Introduction Heterochromatin protein 1 (HP1) associates with chromatin by binding to histone H3 and contributes to gene silencing. There are three isoforms of HP1 in mammals: HP1 alpha, beta, and gamma. Studies have shown that the level of HP1 alpha is reduced in invasive human breast cancer cell lines such as MDA-MB-231 and HS578T compared with non-invasive cell lines such as MCF7 and T47D. It is hypothesized that reduced HP1 alpha expression may lead to impaired epigenetic silencing of genes that are important in the acquisition of an invasive phenotype. We set out to determine whether reduced expression of HP1 alpha in invasive breast cancer cell lines occurs at the level of transcription. Methods We used transient transfection assays to investigate the mechanism of differential transcriptional activity of the human HP1 alpha gene promoter in different cell lines.

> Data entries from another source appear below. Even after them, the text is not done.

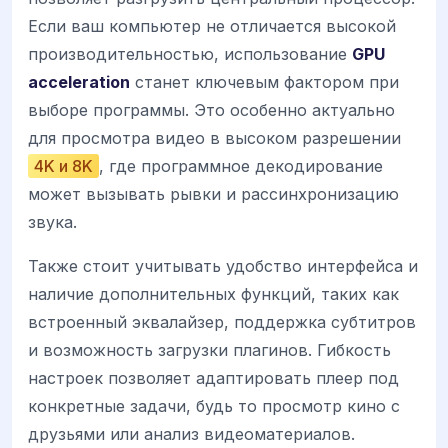
Если ваш компьютер не отличается высокой
производительностью, использование
GPU
acceleration
станет ключевым фактором при
выборе программы. Это особенно актуально
для просмотра видео в высоком разрешении
4K и 8K
, где программное декодирование
может вызывать рывки и рассинхронизацию
звука.
Также стоит учитывать удобство интерфейса и
наличие дополнительных функций, таких как
встроенный эквалайзер, поддержка субтитров
и возможность загрузки плагинов. Гибкость
настроек позволяет адаптировать плеер под
конкретные задачи, будь то просмотр кино с
друзьями или анализ видеоматериалов.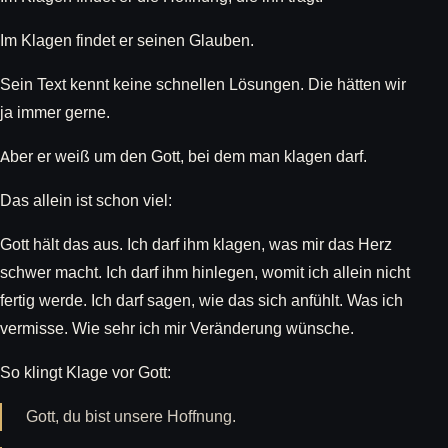
Im Klagen findet er seinen Glauben.
Sein Text kennt keine schnellen Lösungen. Die hätten wir
ja immer gerne.
Aber er weiß um den Gott, bei dem man klagen darf.
Das allein ist schon viel:
Gott hält das aus. Ich darf ihm klagen, was mir das Herz
schwer macht. Ich darf ihm hinlegen, womit ich allein nicht
fertig werde. Ich darf sagen, wie das sich anfühlt. Was ich
vermisse. Wie sehr ich mir Veränderung wünsche.
So klingt Klage vor Gott:
Gott, du bist unsere Hoffnung.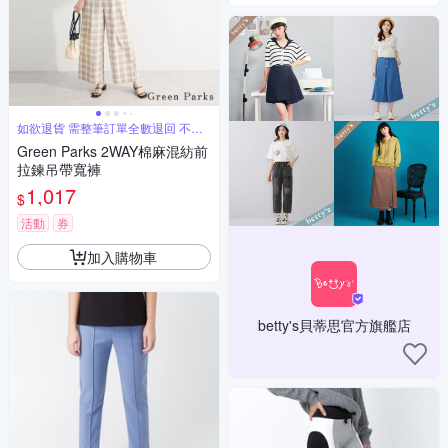
如欲退貨 需整筆訂單全數退回 不能
單退
Green Parks 2WAY棉麻混紡前
拉鍊吊帶寬褲
1,017
$
活動
券
加入購物車
betty's貝蒂思官方旗艦店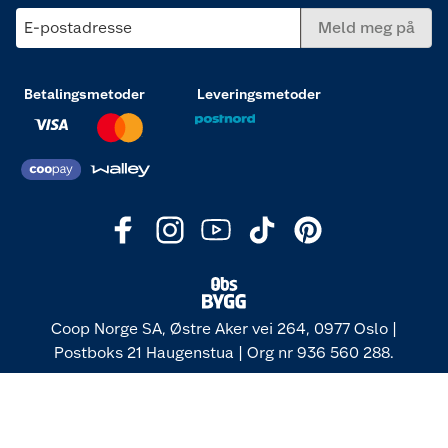
E-postadresse
Meld meg på
Betalingsmetoder
Leveringsmetoder
Coop Norge SA, Østre Aker vei 264, 0977 Oslo |
Postboks 21 Haugenstua | Org nr 936 560 288.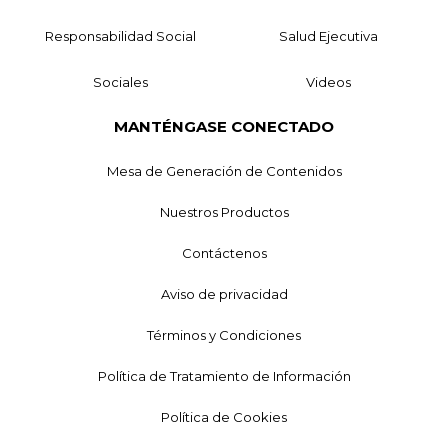
Responsabilidad Social
Salud Ejecutiva
Sociales
Videos
MANTÉNGASE CONECTADO
Mesa de Generación de Contenidos
Nuestros Productos
Contáctenos
Aviso de privacidad
Términos y Condiciones
Política de Tratamiento de Información
Política de Cookies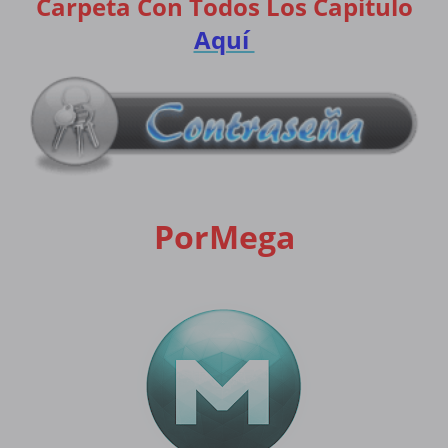
Carpeta Con Todos Los Capitulo
Aquí
PorMega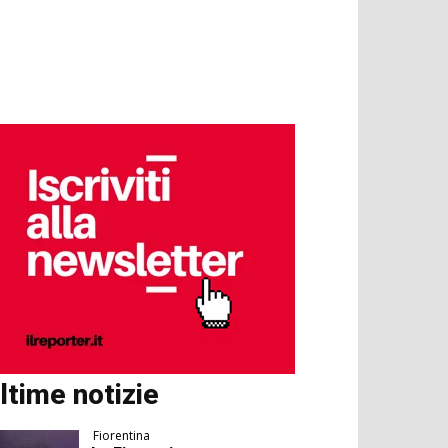
ltime notizie
Fiorentina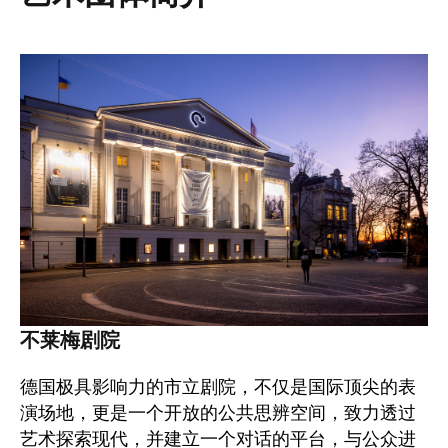
图像
不莱梅剧院
德国极具影响力的市立剧院，不仅是国际顶尖的表
演场地，更是一个开放的公共思辨空间，致力透过
艺术探索现代，并建立一个对话的平台，与公众进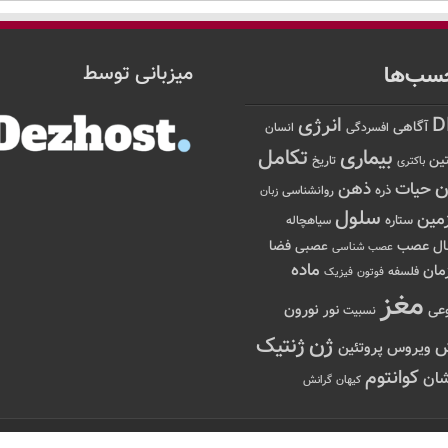
سب‌ها
میزبانی توسط
D
انرژی
آگاهی
افسردگی
انسان
تکامل
بیماری
ین
تاریخ
باکتری
ن
حیات
ذهن
ذره
روانشناسی
زبان
سلول
مین
ستاره
سیاهچاله
عصب
ال
فضا
عصبی
عصب شناسی
ماده
مان
فلسفه
فوتون
فیزیک
مغز
نور
نورون
عی
نسبیت
ژن
ژنتیک
ویروس
پروتئین
کوانتوم
ان
کیهان
گرانش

Mutational analysis of putative transcription factor binding sites in an HP1 alpha gene reporter construct was performed to identify transcription factors responsible for the differential activity. SiRNA-mediated knockdown and chromatin immunoprecipitation experiments were performed to determine the role of a specific transcription factor in regulating the HP1 alpha gene. Results The transcription factor yin yang 1 (YY1) was found to play a role in differential transcriptional activity of the HP1 alpha gene. Examination of the YY1 protein and mRNA levels revealed that both were reduced in the invasive cell line HS578T compared with MCF7 cells. YY1 knockdown in MCF7 cells resulted in a decreased level of HP1 alpha mRNA, indicating that YY1 positively regulates HP1 alpha expression. Chromatin immunoprecipitation experiments verified YY1 occupancy at the HP1 alpha gene promoter in MCF7 cells but not HS578T cells. Overexpression of YY1 in HS578T cells decreased cell migration in a manner independent of HP1 alpha overexpression. Conclusions Our data suggests that a reduction of YY1 expression in breast cancer cells could contribute to the acquisition of an invasive phenotype through increased cell migration as well as by reduced expression of HP1 alpha.